The University of Jena, Center for Applied Developmental Science (CADS)

CADS

PI: Prof. Rainer Silbereisen

The Center for Applied Developmental Science (CADS)at the University of Jena aims at advancing knowledge and methods of developmental science, an interdisciplinary field of research, which has been developed primarily by psychologists and sociologists. We seek to disseminate knowledge on psychosocial development across the life span and to highlight its relevance for optimizing adaptive development and preventing or intervening in the face of maladaptive development. The director of CADS and PI in various projects or project consortia is Professor Rainer K. Silbereisen (Department of Developmental Psychology and Pennsylvania State University) supported by colleagues and senior scientists (e.g., Martin Pinquart, Matthias Reitzle, Karina Weichold, Eva Schmitt-Rodermund), and an international advisory board chaired by Richard Lerner.

We are engaged in numerous research projects on human development, which are closely embedded in the international community and often have interdisciplinary ties. A first line of projects addresses social change and human development, including a large-scale project on individual and social resources for coping with social change. This project is part of the interdisciplinary Collaborative Research Consortium SFB 580; and it is being conducted in collaboration with colleagues at the Universities of Warsaw, Poland, and Rome, Italy. Another line of projects is concerned with acculturation and immigration, the most recent one being the German-Israeli Research Consortium “Migration and Societal Integration”, which involves researchers in psychology, sociology, criminology and linguistics from various universities in Germany and Israel (Bar-Ilan, Haifa, Jerusalem, and Tel Aviv). A third line of projects investigates the development of entrepreneurship. These projects study, for example, entrepreneurial interest in offspring of family business owners and success and failure of innovative company start-ups. Other current research projects address, for example, childhood risk factors and alcohol use trajectories during adolescence (in collaboration with colleagues at the University of Houston, Texas), the standardization of new intelligence and development scales, developmental timetables and family development, and the development in middle and old age among with a strong emphasis on mental and physical health. The CADS collaborates with various research groups in the USA (Tufts University, University of California, Irvine, University of Michigan, Ann Arbor, University of Virginia, Charlottesville) and India (Panjab University); and it hosts the editorial office of the European Psychologist, the official journal of the European Federation of Psychologists’ Associations (EFPA).

Moreover, we develop and implement new model programs for prevention and intervention and evaluate their effectiveness and success. Current intervention programs include IPSY, a life skills program for adolescents (including a cross-cultural comparison program in collaboration with colleagues at the University of Torino, Italy), SCHuuuB!, a training program for a successful transition from school to work, and a training program to crystallize and enhance entrepreneurial motivation. In addition, we offer consultations regarding the planning and evaluation of prevention and intervention programs in the fields of youth delinquency, substance use, violence in school and leisure, integration of migrants, entrepreneurial potentials, and civic engagement.

For research and education purposes we offer access to extensive data sets from longitudinal and cross-sectional studies on a broad range of topics as well as from prevention programs with adolescents and their families. The data is professionally managed, documented on CD-Rom, and provides a menu-based (German and English) interface facilitating own statistical analyses. Work on these data sets is being supported by an archive of previous analyses and publications.
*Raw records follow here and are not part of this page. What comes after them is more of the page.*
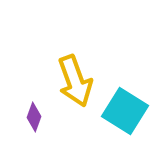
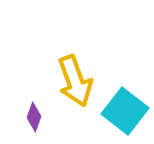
cyan square: rotated 6 degrees clockwise
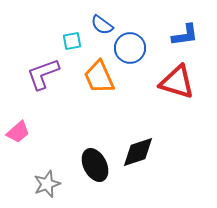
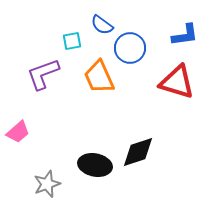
black ellipse: rotated 52 degrees counterclockwise
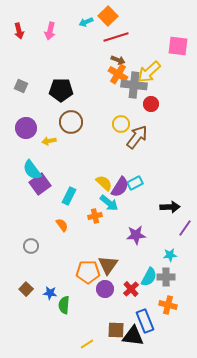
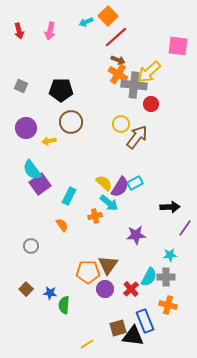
red line at (116, 37): rotated 25 degrees counterclockwise
brown square at (116, 330): moved 2 px right, 2 px up; rotated 18 degrees counterclockwise
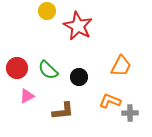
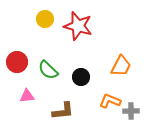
yellow circle: moved 2 px left, 8 px down
red star: rotated 12 degrees counterclockwise
red circle: moved 6 px up
black circle: moved 2 px right
pink triangle: rotated 21 degrees clockwise
gray cross: moved 1 px right, 2 px up
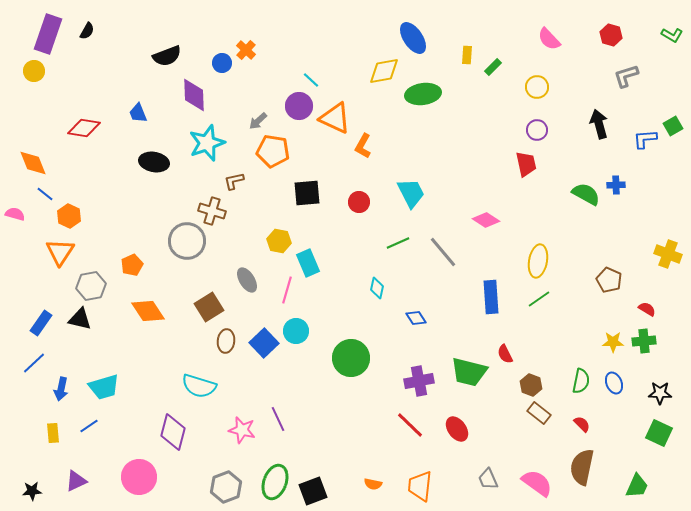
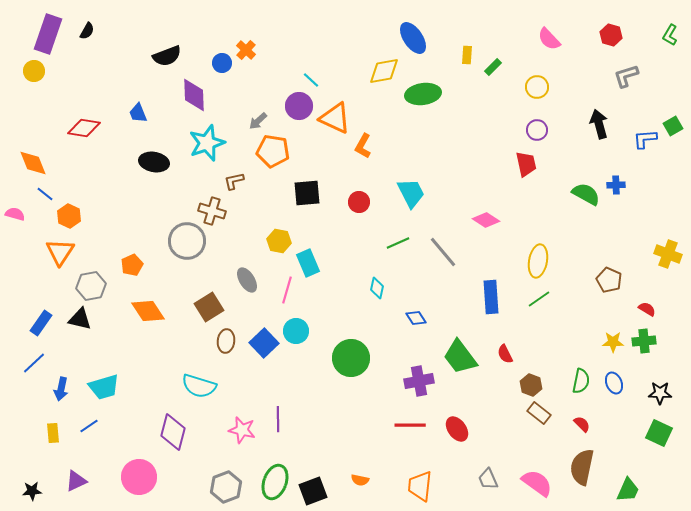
green L-shape at (672, 35): moved 2 px left; rotated 90 degrees clockwise
green trapezoid at (469, 372): moved 9 px left, 15 px up; rotated 39 degrees clockwise
purple line at (278, 419): rotated 25 degrees clockwise
red line at (410, 425): rotated 44 degrees counterclockwise
orange semicircle at (373, 484): moved 13 px left, 4 px up
green trapezoid at (637, 486): moved 9 px left, 4 px down
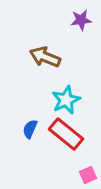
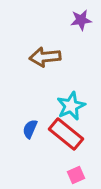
brown arrow: rotated 28 degrees counterclockwise
cyan star: moved 5 px right, 6 px down
pink square: moved 12 px left
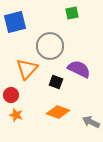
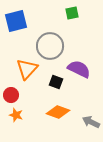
blue square: moved 1 px right, 1 px up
The CADS projects are funded by the German Research Foundation (DFG), the Federal Ministry of Education and Research (BMBF), the German-Israeli Project Coordination (DIP), the Ministry of Economics and Technology (BMWi), theFederal State of Thuringia, private foundations, and other sponsors.
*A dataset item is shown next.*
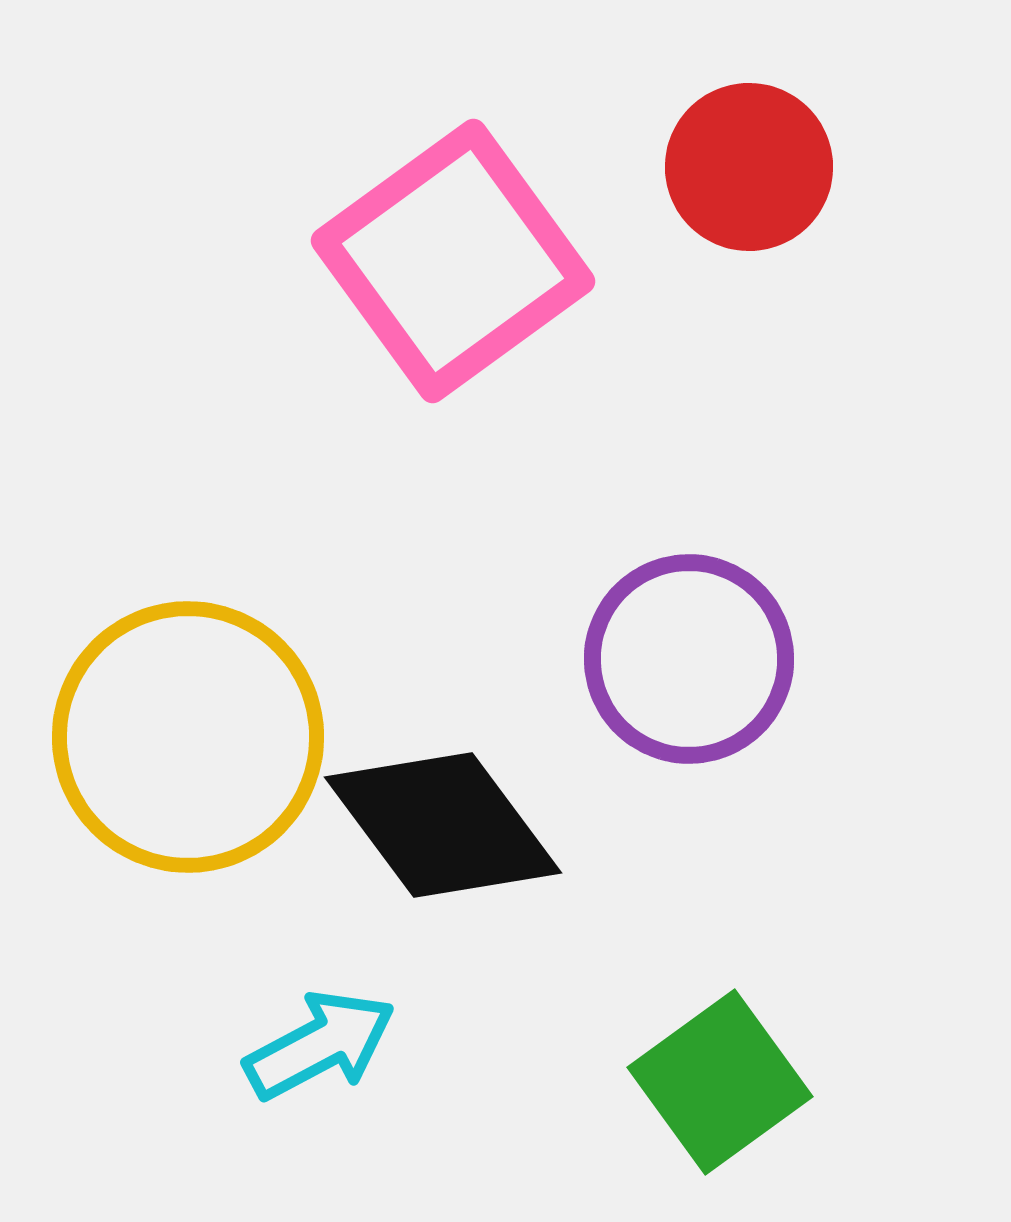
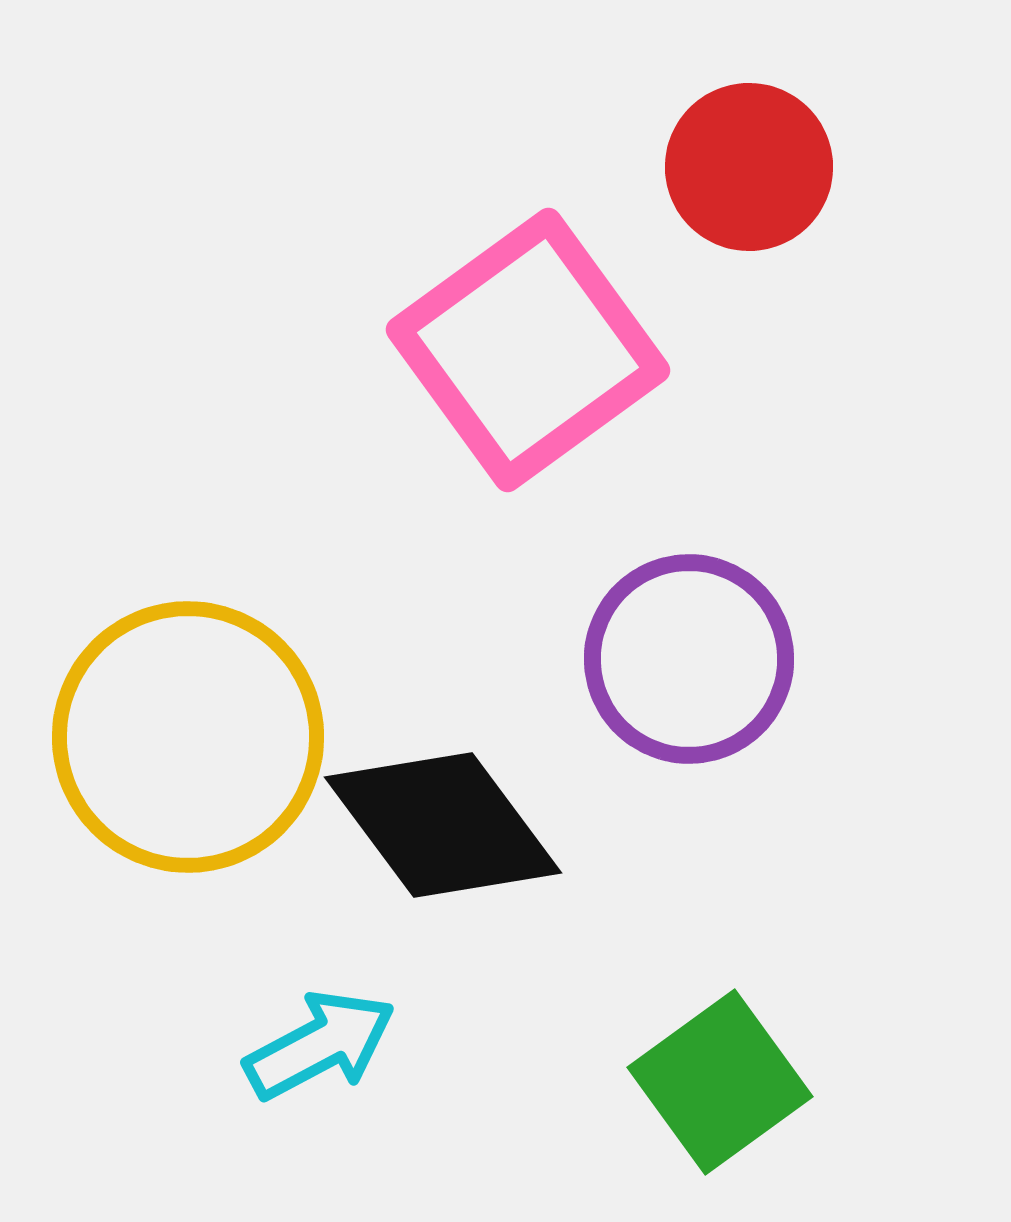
pink square: moved 75 px right, 89 px down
In addition, the CADS and the Department of Developmental Psychology at the University of Jena and the Department of Health and Human Development at Pennsylvania State University have been running a successfulinternational exchange programinvolving both graduate students and faculty. The program is funded by the German Exchange Service (DAAD) and by the two participating universities.
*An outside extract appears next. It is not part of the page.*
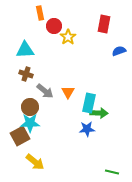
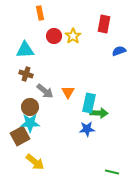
red circle: moved 10 px down
yellow star: moved 5 px right, 1 px up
Furthermore, the CADS has (co-)organized a series of international conferences, workshops, and schools, for example on social change or acculturation or embedded in the Developmental Science Institute (DSI).
Many of these endeavors have resulted in joint publications (books and special sections). Typically, matching funds were given by institutions such as the German National Science Foundation (DFG).

Regarding interdisciplinary collaboration, the members of CADS have close links to colleagues from other disciplines through the Graduate School “Human Behaviour in Social and Economic Change”. The general objectives of the Graduate School are education to excellence and the stimulation of outstanding research by providing a framework for doctoral programmes in the social sciences at a top-quality international and interdisciplinary level.

In addition to members of the department of developmental psychology, CADS has several positions for international visiting professors as well as for Ph.D. students and young investigators. The work is supported by technical assistants. Currently, about 30 members are engaged in research and application. The Friedrich Schiller University of Jena offers office and laboratory space including facilities for video observation. Numerous researchers have visited the CADS in the past; and we are always happy to welcome visiting scientists.